憲法共同センターは9月17日夜、全労連会館2階ホール(オンライン併用)で、第12回総会を開き、41人が参加しました。排外主義に反対し、人権が守られる社会の実現、改憲勢力の議席が伸長する中、憲法を守り・いかす取り組みをすすめていくことを決意しあう総会となりました。

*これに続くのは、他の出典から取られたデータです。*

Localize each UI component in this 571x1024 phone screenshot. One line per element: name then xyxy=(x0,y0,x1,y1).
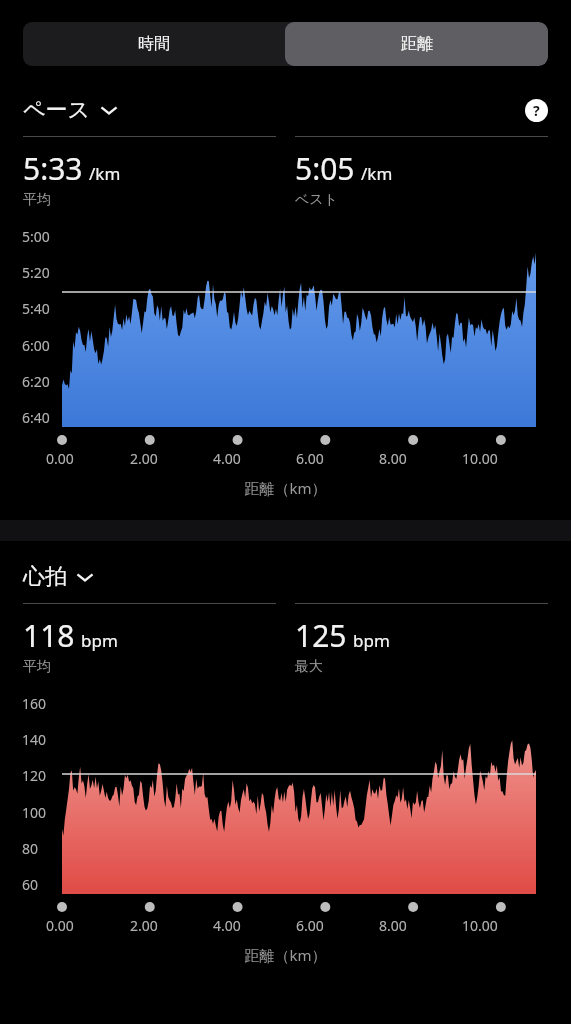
staticText: 時間 xyxy=(138,34,170,54)
staticText: 125 xyxy=(295,615,347,656)
staticText: 平均 xyxy=(23,658,51,676)
staticText: 最大 xyxy=(295,658,323,676)
button[interactable]: ペース xyxy=(23,96,118,124)
button[interactable]: 118 xyxy=(23,603,276,676)
staticText: 0.00 xyxy=(46,449,74,468)
button[interactable]: 125 xyxy=(295,603,548,676)
staticText: 100 xyxy=(22,803,47,822)
staticText: 5:33 xyxy=(23,148,83,189)
button[interactable]: 5:33 xyxy=(23,136,276,209)
staticText: 4.00 xyxy=(213,916,241,935)
staticText: 60 xyxy=(22,875,39,894)
staticText: 4.00 xyxy=(213,449,241,468)
staticText: 5:40 xyxy=(22,299,50,318)
staticText: 10.00 xyxy=(462,916,498,935)
button[interactable]: 時間 xyxy=(23,22,285,66)
staticText: bpm xyxy=(81,629,118,652)
staticText: 距離（km） xyxy=(244,945,327,965)
staticText: 160 xyxy=(22,694,47,713)
staticText: bpm xyxy=(353,629,390,652)
staticText: 5:20 xyxy=(22,263,50,282)
staticText: 5:05 xyxy=(295,148,355,189)
staticText: 80 xyxy=(22,839,39,858)
staticText: ベスト xyxy=(295,191,338,209)
staticText: 140 xyxy=(22,730,47,749)
button[interactable]: 距離 xyxy=(285,22,548,66)
staticText: 6.00 xyxy=(296,916,324,935)
staticText: 2.00 xyxy=(130,449,158,468)
staticText: /km xyxy=(361,162,393,185)
button[interactable]: Help xyxy=(523,97,549,123)
staticText: /km xyxy=(89,162,121,185)
staticText: 0.00 xyxy=(46,916,74,935)
staticText: 平均 xyxy=(23,191,51,209)
staticText: 8.00 xyxy=(379,916,407,935)
staticText: 5:00 xyxy=(22,227,50,246)
button[interactable]: 5:05 xyxy=(295,136,548,209)
button[interactable]: 心拍 xyxy=(23,563,94,591)
staticText: 6:20 xyxy=(22,372,50,391)
staticText: ペース xyxy=(23,96,91,124)
staticText: 118 xyxy=(23,615,75,656)
staticText: ? xyxy=(533,101,540,120)
staticText: 6:00 xyxy=(22,336,50,355)
staticText: 10.00 xyxy=(462,449,498,468)
staticText: 距離 xyxy=(401,34,433,54)
staticText: 距離（km） xyxy=(244,478,327,498)
staticText: 6:40 xyxy=(22,408,50,427)
staticText: 心拍 xyxy=(23,563,67,591)
staticText: 120 xyxy=(22,766,47,785)
staticText: 2.00 xyxy=(130,916,158,935)
staticText: 8.00 xyxy=(379,449,407,468)
staticText: 6.00 xyxy=(296,449,324,468)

戦争への道か、平和への道を構築するのか、世界と日本は岐路に立っている

DSC_3224

自由法曹団の山口真美幹事長が主催者あいさつ。「アメリカ第一主義を掲げるトランプ大統領が同盟国に軍事費増額の圧力をかけている。台湾有事を念頭に日本を米中戦争の前線に立たせようとしており、軍事大国化、ミサイル基地化がすすんでいる。日本がすべきことは、外交と対話の努力を尽くす、戦争を防ぐため平和の枠ぐみを構築することだ。戦争への道を歩むのか、平和への道を構築するのか、世界と日本は岐路に立っている」と指摘。参院選で右派・ポピュリズム勢力が伸長したことについて述べ、「右派・ポピュリズム勢力の危険性を明らかに、既存政治を批判する国民の声に応える取り組みが求められている。本日は学び、交流・議論し憲法を守り・いかす取り組みをすすめよう」と呼びかけました。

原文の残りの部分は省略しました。